One of the greatest obstacles opposing your approach towards the perfect society is your propensity to theorize and speculate upon matters which it is not given you to know. We have a saying that he who gets his feet in the air is lost. We mean by that to convey the idea, that all speculation not founded on positive knowledge is so utterly worthless, that any indulgence therein is useless to society. The opinion is unchallenged among us, that the inhabitants of the Earth are too prone to get their feet in the air. And yet the very ease by which this misfortune is accomplished among you is a proof of your goodness. Your inclination to virtue is your weak side of approach, and all your inherent and intuitive charity, which might during all these centuries have been exercised upon yourselves, has been to a great extent wasted upon your schemes of salvation, in which you have no assurance whatever but the wild promises of imagination. When you come fully to understand that happiness, true prosperity, virtue, and even beauty are but synonyms of truth, and that misery, crime, misfortune, and ugliness are but other names for falsehood, you will no longer have any dread or hesitation to search for that verity which destroys old beliefs, even though that search melts into air your most cherished traditions. You come to understand after a while that a truth can disseminate nothing but good; and that a falsehood, no matter how venerable with age, nor how respectable by adoption, can generate little else than evil. Your creeds have attracted you and plowed deep into your affections, because in them is gathered from yourselves the divine sentiments of goodness, out of which they are all robed in a pretended monopoly. Your virtues are brought into service within their narrow limits, and your energies and substance consumed in the work of enlarging their influence, while the more fruitful material for your charities lies neglected in the evils and miseries of your society.

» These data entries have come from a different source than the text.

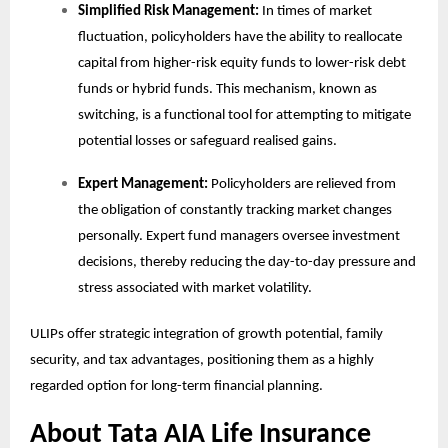
Simplified Risk Management:
In times of market
fluctuation, policyholders have the ability to reallocate
capital from higher-risk equity funds to lower-risk debt
funds or hybrid funds. This mechanism, known as
switching, is a functional tool for attempting to mitigate
potential losses or safeguard realised gains.
Expert Management:
Policyholders are relieved from
the obligation of constantly tracking market changes
personally. Expert fund managers oversee investment
decisions, thereby reducing the day-to-day pressure and
stress associated with market volatility.
ULIPs offer strategic integration of growth potential, family
security, and tax advantages, positioning them as a highly
regarded option for long-term financial planning.
About Tata AIA Life Insurance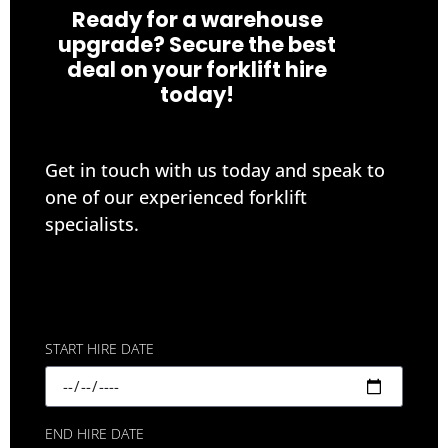
Ready for a warehouse
upgrade? Secure the best
deal on your forklift hire
today!
Get in touch with us today and speak to
one of our experienced forklift
specialists.
START HIRE DATE
END HIRE DATE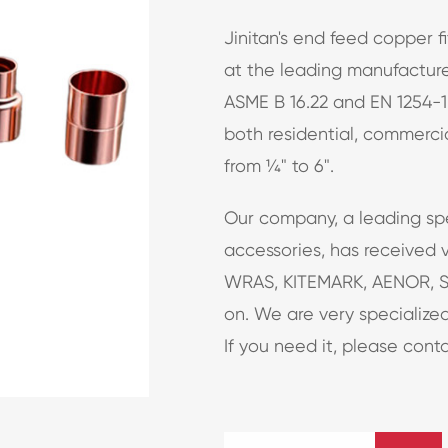
Jinitan's end feed copper 
at the leading manufacturer
ASME B 16.22 and EN 1254-1
both residential, commercia
from ¼" to 6".
Our company, a leading sp
accessories, has received v
WRAS, KITEMARK, AENOR, S
on. We are very specialized
If you need it, please conta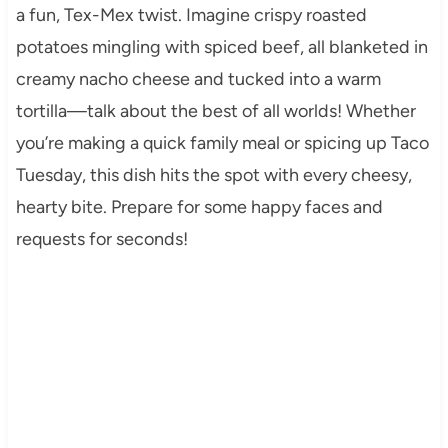
a fun, Tex-Mex twist. Imagine crispy roasted
potatoes mingling with spiced beef, all blanketed in
creamy nacho cheese and tucked into a warm
tortilla—talk about the best of all worlds! Whether
you’re making a quick family meal or spicing up Taco
Tuesday, this dish hits the spot with every cheesy,
hearty bite. Prepare for some happy faces and
requests for seconds!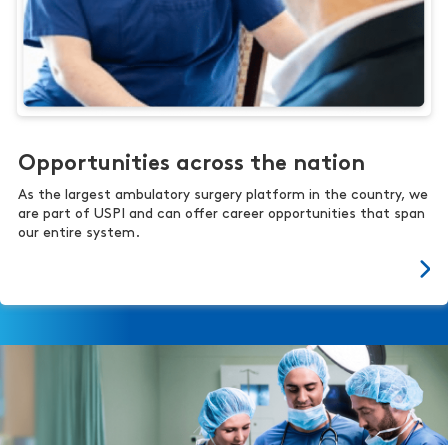
Opportunities across the nation
As the largest ambulatory surgery platform in the country, we
are part of USPI and can offer career opportunities that span
our entire system.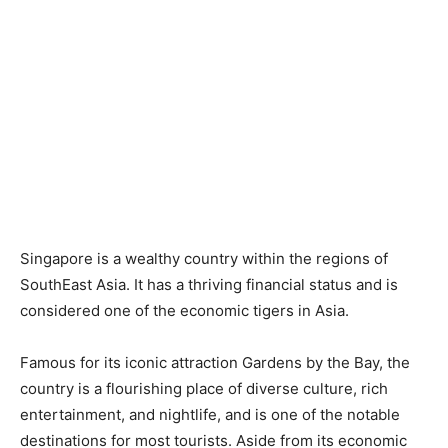
Singapore is a wealthy country within the regions of
SouthEast Asia. It has a thriving financial status and is
considered one of the economic tigers in Asia.
Famous for its iconic attraction Gardens by the Bay, the
country is a flourishing place of diverse culture, rich
entertainment, and nightlife, and is one of the notable
destinations for most tourists. Aside from its economic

The Earth is your dominion. Tread firmly upon it. Remember it has been put into your keeping, and that your people are entirely responsible for its social condition. He who assists to improve that, serves the Deity better than he who spends his life in genuflections and prayers. When you look around among the wretched criminals among you, punished and unpunished, and the poverty-stricken, and the sad-eyed, neglected children; see the unsuppressed temptations to evil, the unrecognized virtue, and the uneven opportunities for individual advancement, you should bear in mind that all these are but evidences of the violation of the trust imposed in you by the divine intelligence. There is, perhaps, no spectacle upon the Earth that inspires more pity among the inhabitants of Mars, than the constant waste of your best parts in submitting yourselves to the impositions of your seers, who lead you away from your duties, under the theory that the Earth is merely a battle ground and field of conquest for the perpetuation of their doctrines, all else upon it being blank vanities. They have kept you away from the true business of your lives, and have mesmerized you, alternately terrifying and delighting you by unreal fancies; now exhibiting to you a paradise and at another time a nightmare. They have involved you in a perpetual shadow, discouraging you of all hopes of brightness until your celestial birth. By exhibiting only your grosser parts, and threatening the vengeance of an austere and capricious god of their own imaginary creation, they both degrade you and belittle your conceptions of the Deity. You could bend your faces upward with a better sincerity, if, instead of following phantoms all these ages, with your feet in the air, you could show a truer interpretation of the divine purpose in establishing a happier and more perfect dwelling together.